Mientras subimos unas escaleras, los exploradores reconocen a un grupo de colegas. "Están haciendo lo mismo. Los tenemos vistos de otros recorridos", explica Micaela y los dos alzan las manos para saludar. Llegamos a uno de los últimos pisos de lo que parecería ser la "administración". Hay archiveros todavía con papeles, algunos escritorios y hojas de libros contables desparramadas por el piso. Por las ventanas se alcanza a ver la estructura del frente: una torre de ladrillos macizos y al lado, de la misma estatura, un esqueleto vacío de vigas que se camufla con el celeste del cielo.
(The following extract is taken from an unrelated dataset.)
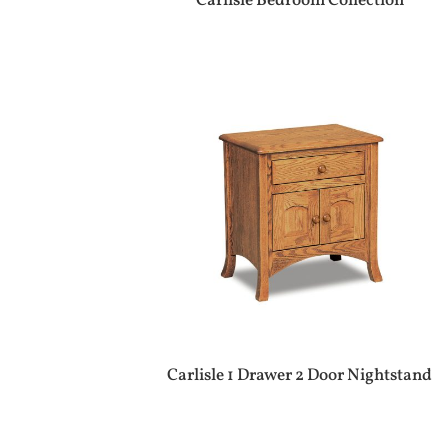
Carlisle Bedroom Collection
Carlisle 1 Drawer 2 Door Nightstand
El cierre definitivo de la empresa, entrada la década del 70, condenó también al barrio, aislado de otros cordones industriales. Muchos obreros salieron en busca de nuevos empleos. Hoy el lugar luce como una promesa que no fue. Las calles son de tierra y apenas se ven algunas personas caminando. Las reglas de Urbex prohíben nombrar la ubicación exacta de la fábrica, pero pareciera que también le conviene a este pueblo.
Emprendemos la salida y les pregunto a los exploradores sobre sus proyectos en adelante, qué lugares tienen pensado visitar o adónde les gustaría ir.
–Queremos hacer un diario de Urbex. Viajar por todo el país documentando la mayor cantidad de lugares que podamos. El objetivo siempre es conocer nuevas exploraciones.
Cuenta Lucas, mientras el sol del atardecer forma una penumbra suave sobre los fierros calientes de la fábrica. "De noche no podemos hacer esto. No se aprecia y es peligroso. Mirá por última vez", me dice, y es cuando estas ruinas de zinc se tiñen de un anaranjado estival, borrando todo el óxido que generan 40 años de abandono.